Agora, a confirmar-se o que já se afigura como quase inevitável, aquele que fora durante quase três décadas um obscuro deputado nostálgico da ditadura militar poderá inscrever o seu nome na crista da onda populista que vem submergindo o mundo de hoje, irmão gémeo do filipino Duterte e variação extremista do americano Trump, do russo Putin, do turco Erdogan, dos europeus Salvini ou Orbán, entre outros expoentes de uma tendência em curso acelerado.

Para além das suas conexões com outros casos, o caso brasileiro é particularmente ilustrativo de todo um processo que conduziu à promiscuidade e aos laços de corrupção entre as elites políticas e económicas, para não falar do correspondente abuso de poder dos meios judiciais, interferindo directamente na presente campanha eleitoral. Mas o mais chocante foi, sem dúvida, a vertiginosa degenerescência da esquerda brasileira encarnada pelo PT e Lula da Silva, desde a esperança que representou para os excluídos da sociedade até ficar refém das malhas de um sistema de clientelismo político que asfixiava a generalidade dos seus representantes, incapazes de reformar estruturalmente a arquitectura do poder, enquanto o Brasil enfrentava uma espiral de insegurança e criminalidade sem precedentes. Ou seja, Bolsonaro, de quem quase nunca se ouvira falar durante as suas quase três décadas de deputado federal, emergiu como homem providencial para responder com a proclamação – acolhida calorosamente por uma população sem norte – dos mais primários slogans homicidas, xenófobos e homofóbicos ao caos social brasileiro.

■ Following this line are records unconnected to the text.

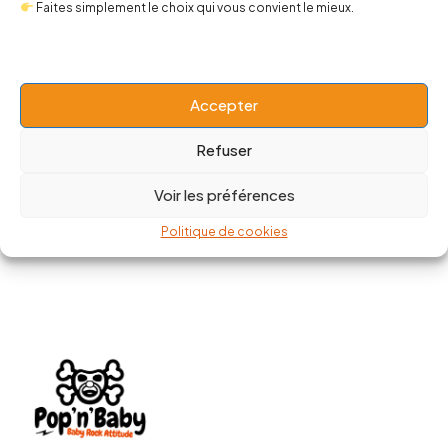
Faites simplement le choix qui vous convient le mieux.
Body bébé KISS army
Accepter
20,00
€
Refuser
Voir les préférences
Politique de cookies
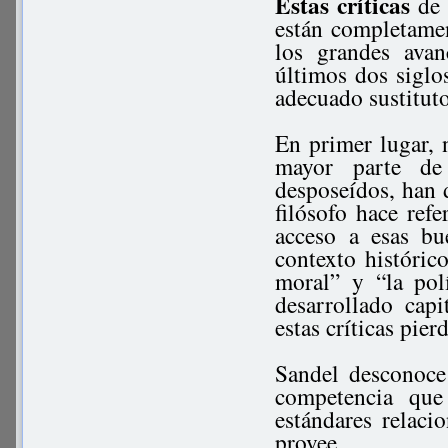
Estas críticas
de 
están completame
los grandes avan
últimos dos siglo
adecuado sustituto
En primer lugar, 
mayor parte de
desposeídos, han d
filósofo hace ref
acceso a esas bu
contexto históric
moral” y “la pol
desarrollado cap
estas críticas pier
Sandel desconoce
competencia que 
estándares relaci
provee.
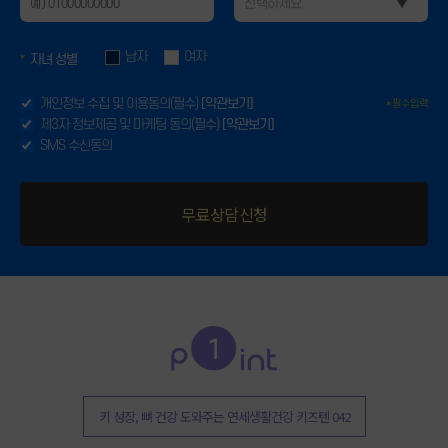
남자
여자
자녀 성별
개인정보 수집 및 이용동의(필수)
[약관보기]
제3자 정보제공 및 마케팅 동의(필수)
[약관보기]
SMS 수신동의
키 성장, 뼈 건강 도와주는 연세생활건강 키즈텐 042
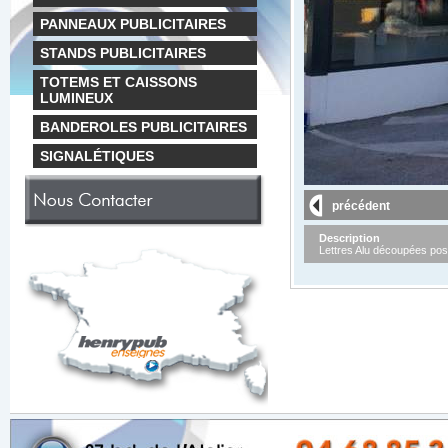
PANNEAUX PUBLICITAIRES
STANDS PUBLICITAIRES
TOTEMS ET CAISSONS
LUMINEUX
BANDEROLES PUBLICITAIRES
SIGNALÉTIQUES
précédent
Description
Lettres Alu découpées pos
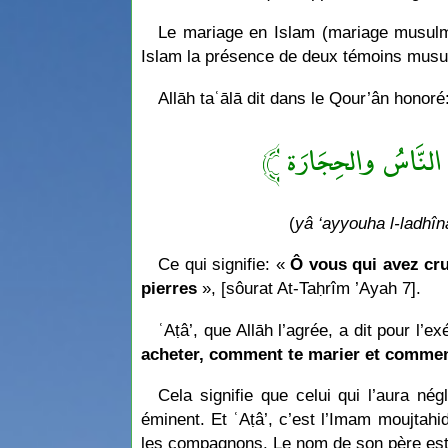
Le mariage en Islam (mariage musulman
Islam la présence de deux témoins musulm
Allāh taʿālā dit dans le Qour’ân honoré
﴿ ا النَّاسُ والحِجَارَة
(
yâ ‘ayyouha l-ladhî
Ce qui signifie: «
Ô vous qui avez cru
pierres
», [sôurat At-Taḥrîm ’Ayah 7].
ʿAṭâ’, que Allāh l’agrée, a dit pour l’e
acheter, comment te marier et commen
Cela signifie que celui qui l’aura n
éminent. Et ʿAṭâ’, c’est l’Imam moujtah
les compagnons. Le nom de son père es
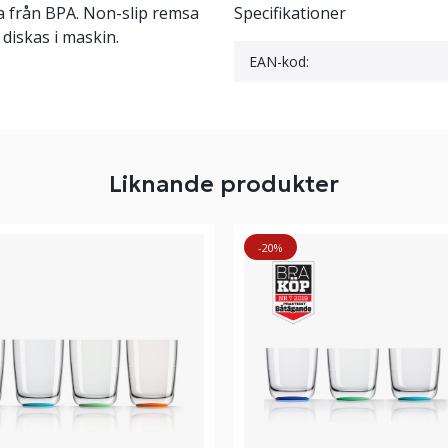
ia från BPA. Non-slip remsa
Specifikationer
 diskas i maskin.
EAN-kod:
Liknande produkter
-20%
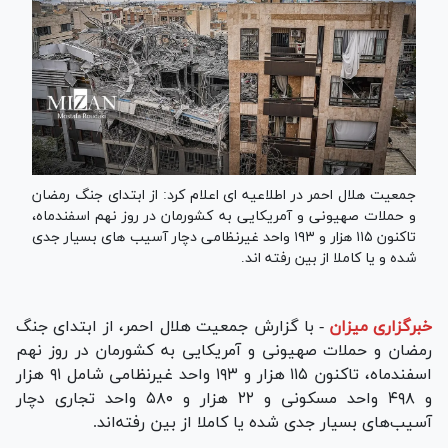
جمعیت هلال احمر در اطلاعیه ای اعلام کرد: از ابتدای جنگ رمضان
و حملات صهیونی و آمریکایی به کشورمان در روز نهم اسفندماه،
تاکنون ١١۵ هزار و ١٩٣ واحد غیرنظامی دچار آسیب های بسیار جدی
شده و یا کاملا از بین رفته اند.
خبرگزاری میزان
-
با گزارش جمعیت هلال احمر، از ابتدای جنگ
رمضان و حملات صهیونی و آمریکایی به کشورمان در روز نهم
اسفندماه، تاکنون ١١۵ هزار و ١٩٣ واحد غیرنظامی شامل ٩١ هزار
و ۴٩٨ واحد مسکونی و ٢٢ هزار و ۵٨٠ واحد تجاری دچار
آسیب‌های بسیار جدی شده یا کاملا از بین رفته‌اند.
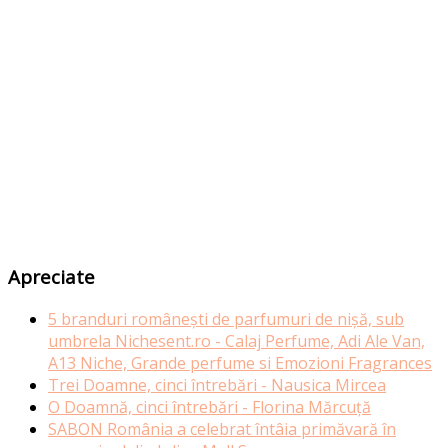
Apreciate
5 branduri românești de parfumuri de nișă, sub
umbrela Nichesent.ro - Calaj Perfume, Adi Ale Van,
A13 Niche, Grande perfume si Emozioni Fragrances
Trei Doamne, cinci întrebări - Nausica Mircea
O Doamnă, cinci întrebări - Florina Mărcuță
SABON România a celebrat întâia primăvară în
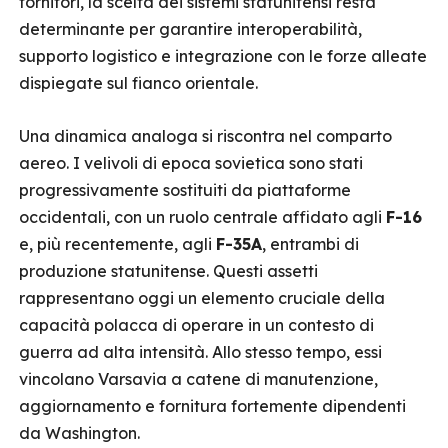
fornitori, la scelta dei sistemi statunitensi resta
determinante per garantire interoperabilità,
supporto logistico e integrazione con le forze alleate
dispiegate sul fianco orientale.
Una dinamica analoga si riscontra nel comparto
aereo. I velivoli di epoca sovietica sono stati
progressivamente sostituiti da piattaforme
occidentali, con un ruolo centrale affidato agli
F-16
e, più recentemente, agli
F-35A
, entrambi di
produzione statunitense. Questi assetti
rappresentano oggi un elemento cruciale della
capacità polacca di operare in un contesto di
guerra ad alta intensità. Allo stesso tempo, essi
vincolano Varsavia a catene di manutenzione,
aggiornamento e fornitura fortemente dipendenti
da Washington.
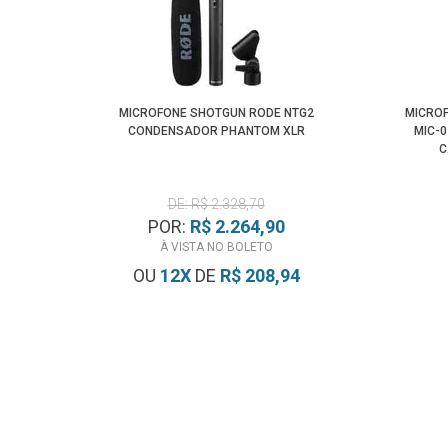
MICROFONE SHOTGUN RODE NTG2
MICRO
CONDENSADOR PHANTOM XLR
MIC-
C
DE: R$ 2.328,70
POR:
R$ 2.264,90
À VISTA NO BOLETO
OU
12
X
DE
R$ 208,94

Essa aparição do homem providencial vindo de parte nenhuma – ou que se mantivera eclipsado durante anos sem fim – é também um clássico dos fenómenos populistas e fascistas mas que ganha uma expressão perturbadora num país tão vasto, populoso e influente como o Brasil. A extrema polarização da sociedade brasileira, entre o fantasma de Lula – representado por Haddad – e o fantasma vingativo e "purificador" de que Bolsonaro é o rosto, constitui um dos sinais maiores da catástrofe que ameaça o nosso "país-irmão" e logo, por trágica ironia, o "país do futuro" antecipado por Stefan Zweig.

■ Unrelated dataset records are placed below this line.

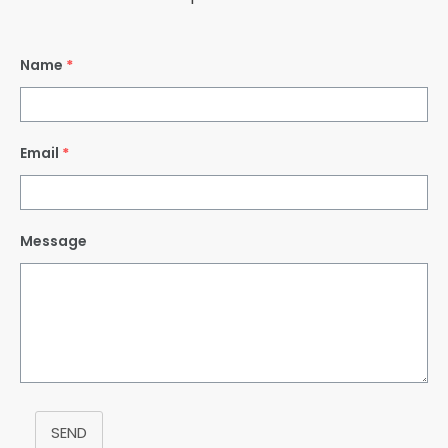
Name
*
Email
*
Message
SEND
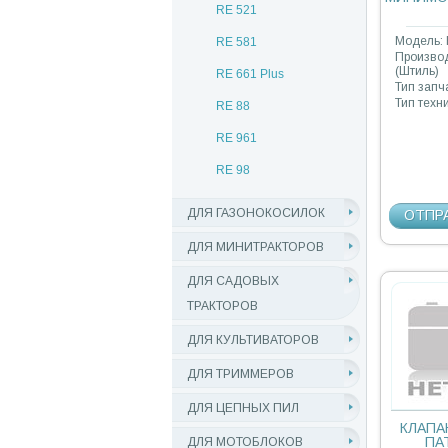
RE 521
Модель: 
RE 581
Производ
(Штиль)
RE 661 Plus
Тип запч
Тип техн
RE 88
RE 961
RE 98
ДЛЯ ГАЗОНОКОСИЛОК
ОТПР
ДЛЯ МИНИТРАКТОРОВ
ДЛЯ САДОВЫХ
ТРАКТОРОВ
ДЛЯ КУЛЬТИВАТОРОВ
ДЛЯ ТРИММЕРОВ
ДЛЯ ЦЕПНЫХ ПИЛ
КЛАПА
ПА
ДЛЯ МОТОБЛОКОВ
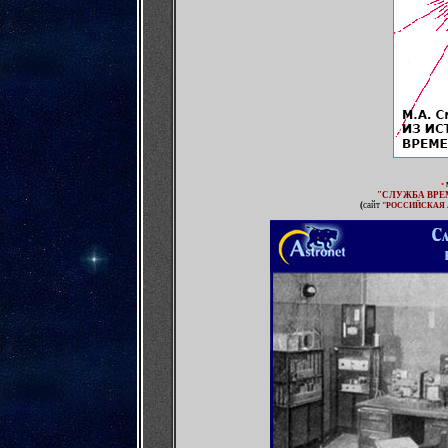
•
"СЛУЖБА ВРЕМ
(
сайт
"РОССИЙСКАЯ 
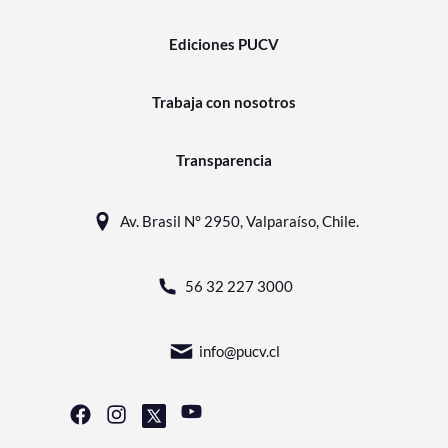
Ediciones PUCV
Trabaja con nosotros
Transparencia
Av. Brasil N° 2950, Valparaíso, Chile.
56 32 227 3000
info@pucv.cl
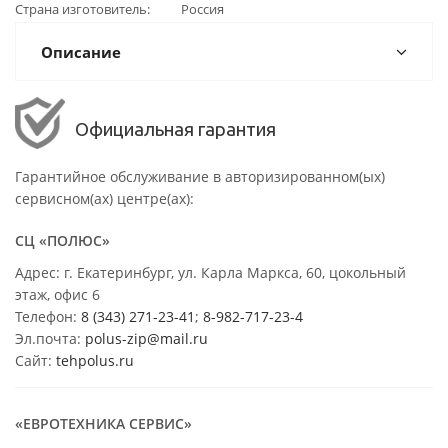
Страна изготовитель
Россия
Описание
Официальная гарантия
Гарантийное обслуживание в авторизированном(ых)
сервисном(ах) центре(ах):
СЦ «ПОЛЮС»
Адрес: г. Екатеринбург, ул. Карла Маркса, 60, цокольный
этаж, офис 6
Телефон:
8 (343) 271-23-41
;
8-982-717-23-4
Эл.почта:
polus-zip@mail.ru
Сайт:
tehpolus.ru
«ЕВРОТЕХНИКА СЕРВИС»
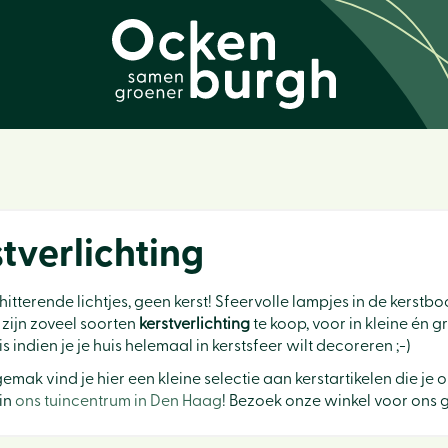
tverlichting
itterende lichtjes, geen kerst! Sfeervolle lampjes in de kerstb
r zijn zoveel soorten
kerstverlichting
te koop, voor in kleine én 
s indien je je huis helemaal in kerstsfeer wilt decoreren ;-)
emak vind je hier een kleine selectie aan kerstartikelen die je 
 in
ons tuincentrum in Den Haag
! Bezoek onze winkel voor ons g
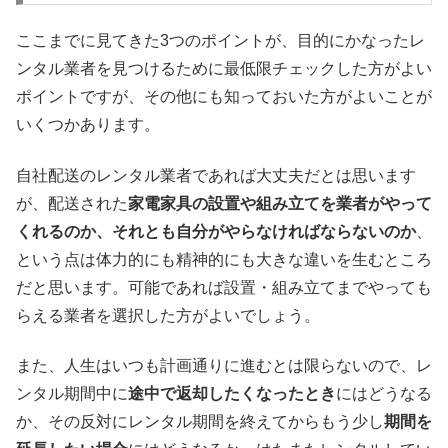
ここまでに見てきた3つのポイントが、目的にかなったレ
ンタル業者を見つけるために最低限チェックした方がよい
ポイントですが、その他にも知っておいた方がよいことが
いくつかあります。
自社配送のレンタル業者であれば大丈夫だとは思います
が、配送された
家電家具の設置や組み立てを業者がやって
くれるのか、それとも自分がやらなければならないのか
、
という点は体力的にも精神的にも大きな違いを生むところ
だと思います。可能であれば設置・組み立てまでやっても
らえる業者を選択した方がよいでしょう。
また、人生はいつも計画通りに進むとは限らないので、レ
ンタル期間中に
途中で返却したくなったとき
にはどうなる
か、その反対にレンタル期間を終えてからもう少し
期間を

Mas, para além das especificidades explosivas que o caracterizam – e remetem para outras situações típicas do terceiro-mundo, como as Filipinas de Duterte –, o caso brasileiro inscreve-se também num quadro marcado pelas incidências mais gravosas da globalização económica e a crise financeira de 2008. Um quadro que, designadamente nos Estados Unidos e na Europa, tem sido ilustrado pela tecnocratização progressiva de um poder político fechado sobre si mesmo e de costas voltadas para as frustrações e ressentimentos das populações – que se sentem crescentemente excluídas dos mecanismos de representação política e ficam, por isso, mais vulneráveis à interiorização da maior de todas as ameaças: o medo. Medo da incerteza, medo da insegurança – traduzida através do medo do "outro", dos imigrantes –, medo do futuro. É essa conjugação dos medos levada ao paroxismo que ameaça conduzir o Brasil à tentação fascista.